SW is a very important component of terrestrial water, both for the climate system and because its accessibility makes it convenient for usage for humans. Fine-scale spatially resolved SW data are now available, and long-term SW datasets have been developed using remote sensing techniques. To characterize the water and carbon cycles in eastern Siberia, SW retrievals can be used in many ways. Further development of SW retrieval methods will contribute to an improved understanding of the water and carbon dynamics in eastern Siberia.

11.6 Emerging Research: Data Assimilation

In this chapter, recently developed remote sensing techniques, which are used to derive TW components such as TWS, SM, snow, and SW, are reviewed. Ground-based observations neglect vast areas within eastern Siberia as accessibility is limited, and ground-based observations are too expensive. By contrast, satellite data are useful for observing TW over this large area. However, many issues must be resolved in order to enhance the accuracy of satellite retrievals.

Land surface data assimilation uses land surface models and satellite measurements. Thus, it is becoming popular because this method can fill the gaps in current satellite-based datasets. For example, each component of TW has been studied—specifically, TWS (Kumar et al. 2016), SM (Reichle et al. 2007), snow (Che et al. 2014), and SW (Revilla-Romero et al. 2016). These types of land surface data assimilation products are increasing in number, with rising applications.

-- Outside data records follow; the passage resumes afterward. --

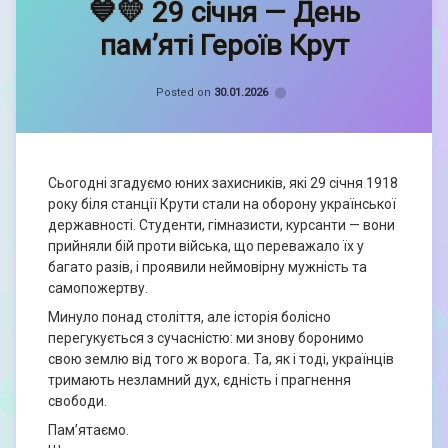
💙💛 29 січня — День
Кравченко
Софія
пам’яті Героїв Крут
Categories:
Герої
Posted on
30.01.2026
не
вмирають
,
Новини
Сьогодні згадуємо юних захисників, які 29 січня 1918
року біля станції Крути стали на оборону української
державності. Студенти, гімназисти, курсанти — вони
прийняли бій проти війська, що переважало їх у
багато разів, і проявили неймовірну мужність та
самопожертву.
Минуло понад століття, але історія болісно
перегукується з сучасністю: ми знову боронимо
свою землю від того ж ворога. Та, як і тоді, українців
тримають незламний дух, єдність і прагнення
свободи.
Пам’ятаємо.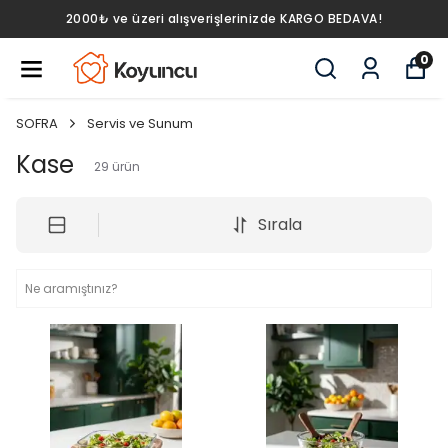
2000₺ ve üzeri alışverişlerinizde KARGO BEDAVA!
0
SOFRA
Servis ve Sunum
Kase
29
ürün
Sırala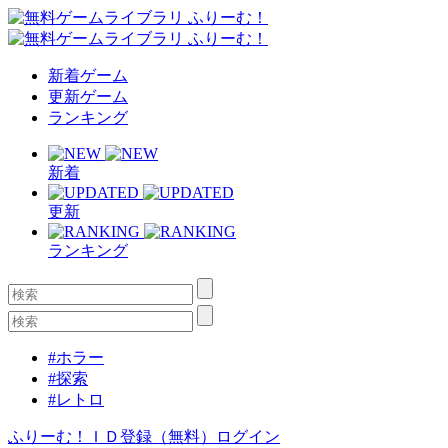
新着ゲーム
更新ゲーム
ランキング
新着
更新
ランキング
#ホラー
#探索
#レトロ
ふりーむ！ＩＤ登録（無料）
ログイン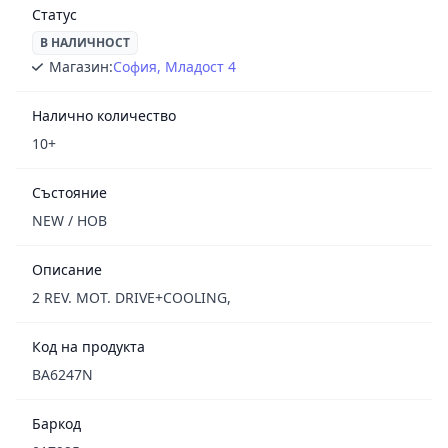
Статус
В НАЛИЧНОСТ
Магазин:
София, Младост 4
Налично количество
10+
Състояние
NEW / НОВ
Описание
2 REV. MOT. DRIVE+COOLING,
Код на продукта
BA6247N
Баркод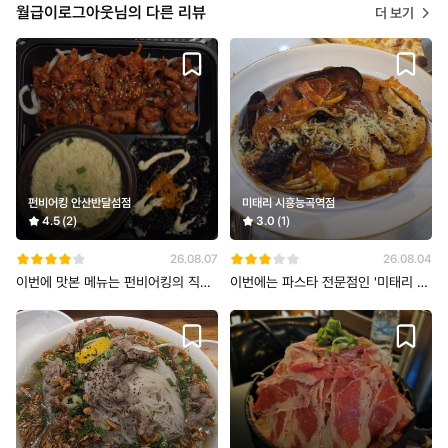
월급이로그아웃님의 다른 리뷰
더 보기
펀비어킹 안산반달섬점
미태리 시흥능곡역점
4.5
(2)
3.0
(1)
26.08.07
26.08.04
이번에 맛본 메뉴는 펀비어킹의 직화
이번에는 파스타 전문점인 '미태리 시
닭발세트를 주문해보았습니다. 전체
흥능곡점'에 방문하여 해물 토마토 파
적인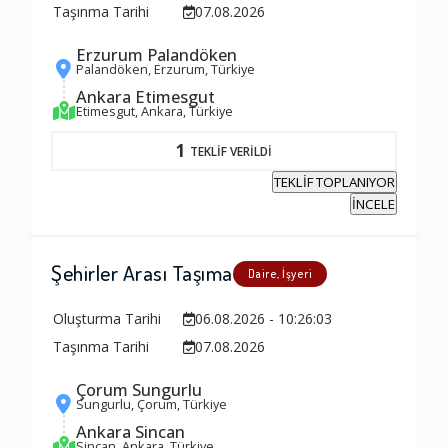
Taşınma Tarihi
07.08.2026
Erzurum Palandöken
Palandöken, Erzurum, Türkiye
Ankara Etimesgut
Etimesgut, Ankara, Türkiye
1
TEKLİF VERİLDİ
TEKLİF TOPLANIYOR
İNCELE
Şehirler Arası Taşıma
Daire, İşyeri
Oluşturma Tarihi
06.08.2026 - 10:26:03
Taşınma Tarihi
07.08.2026
Çorum Sungurlu
Sungurlu, Çorum, Türkiye
Ankara Sincan
Sincan, Ankara, Türkiye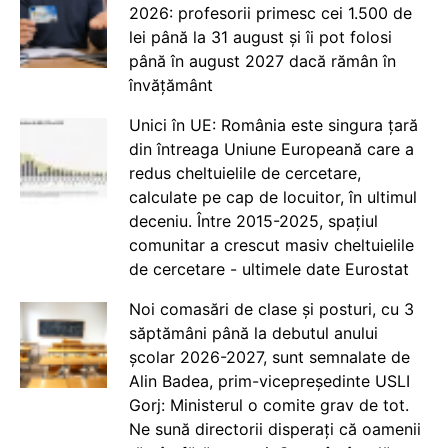
2026: profesorii primesc cei 1.500 de
lei până la 31 august și îi pot folosi
până în august 2027 dacă rămân în
învățământ
Unici în UE: România este singura țară
din întreaga Uniune Europeană care a
redus cheltuielile de cercetare,
calculate pe cap de locuitor, în ultimul
deceniu. Între 2015-2025, spațiul
comunitar a crescut masiv cheltuielile
de cercetare - ultimele date Eurostat
Noi comasări de clase și posturi, cu 3
săptămâni până la debutul anului
școlar 2026-2027, sunt semnalate de
Alin Badea, prim-vicepreședinte USLI
Gorj: Ministerul o comite grav de tot.
Ne sună directorii disperați că oamenii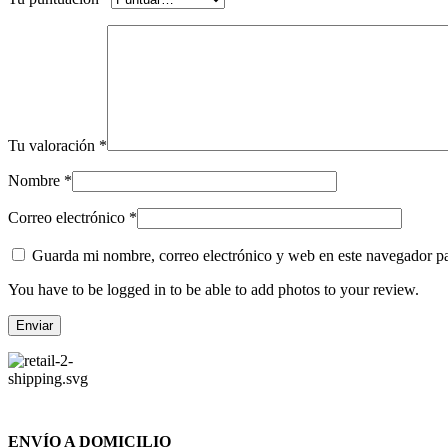
Tu valoración
*
Nombre
*
Correo electrónico
*
Guarda mi nombre, correo electrónico y web en este navegador p
You have to be logged in to be able to add photos to your review.
ENVÍO A DOMICILIO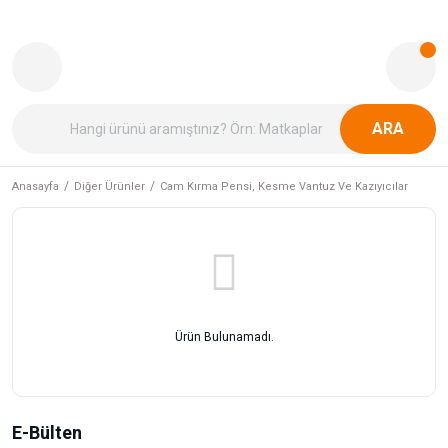
ARA
Anasayfa
Diğer Ürünler
Cam Kırma Pensi, Kesme Vantuz Ve Kazıyıcılar
Ürün Bulunamadı.
E-Bülten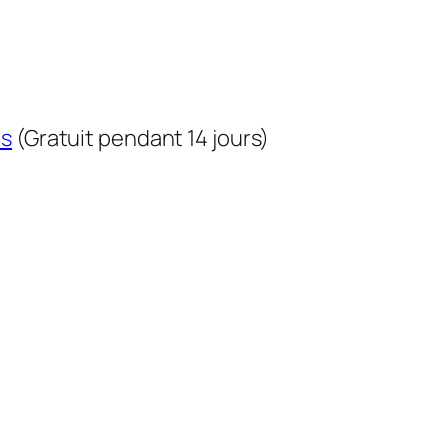
us
(Gratuit pendant 14 jours)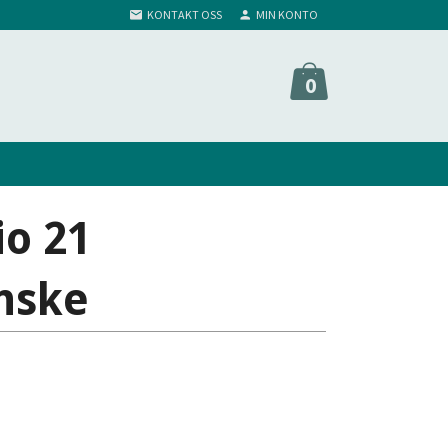
KONTAKT OSS
MIN KONTO
0
io 21
nske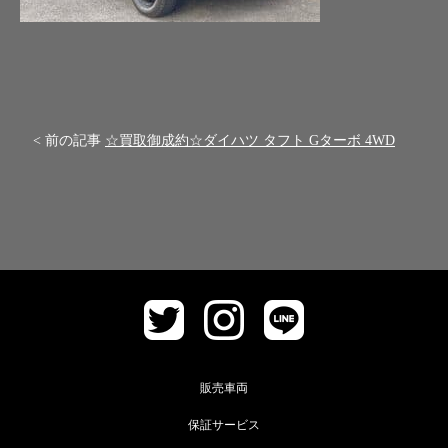
< 前の記事
☆買取御成約☆ダイハツ タフト Gターボ 4WD
販売車両
保証サービス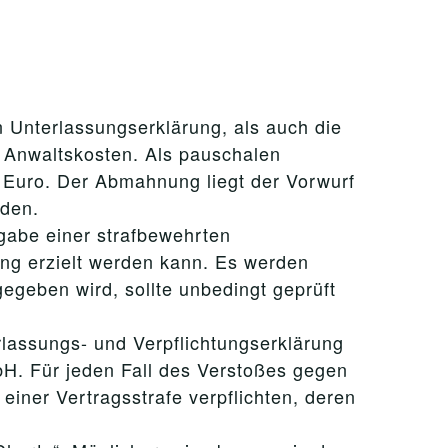
n Unterlassungserklärung, als auch die
 Anwaltskosten. Als pauschalen
- Euro. Der Abmahnung liegt der Vorwurf
rden.
gabe einer strafbewehrten
ng erzielt werden kann. Es werden
egeben wird, sollte unbedingt geprüft
lassungs- und Verpflichtungserklärung
H. Für jeden Fall des Verstoßes gegen
iner Vertragsstrafe verpflichten, deren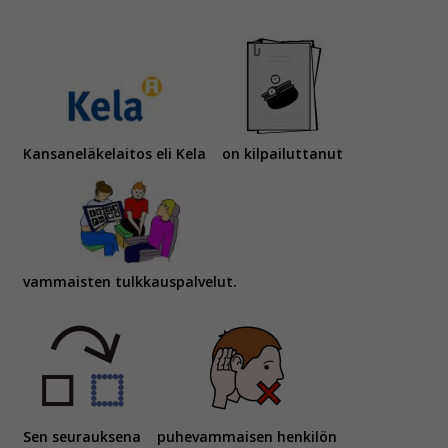
Kansaneläkelaitos eli Kela
on kilpailuttanut
vammaisten tulkkauspalvelut.
Sen seurauksena
puhevammaisen henkilön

The next step will involve coupled atmosphere and land surface data assimilation. This method will yield various benefits, including improved estimation of both the state of the atmosphere and TW at ground level. Such coupled atmosphere-land surface data assimilation studies are emerging in the field (Rasmy et al. 2012; Suzuki et al. 2017).

11.7 Concluding Remarks

Figure 11.4 shows a schematic of remote sensing techniques for performing TW retrievals. Only gravimetric observations can provide estimates of TWS. Optical sensors primarily detect snow and SW; passive microwave sensors primarily detect SM, snow, and SW; and active microwave sensors are mainly used to estimate SM. Passive microwave sensors provide the finest temporal resolution, followed by active microwave sensors, with optical sensors exhibiting the coarsest temporal resolution. However, in terms of spatial resolution, the ordering of the sensor types is reversed. The fusion of data from multiple satellites will produce better results than single sensors because each sensor has comparative advantages and disadvantages, and therefore, the use of fusion techniques can compensate for the drawbacks of each.

Fig. 11.4
figure 4

Schematic diagram of remote sensing sensors in relation to each TW component. Solid lines (yellow, purple, red and light blue lines) indicate direct and indirect methods for estimating each TW component, respectively

TW data can be used for a wide variety of studies, including those that address hydrology and the carbon cycle. Techniques for the remote sensing of TW are still advancing, and the development of data products depends on international satellite missions. To validate the accuracy of remote sensing retrievals, producing ground-based in situ validation data is necessary. Emerging data assimilation methods will fill the gaps between the demands of users and the shortage of remote sensing retrievals.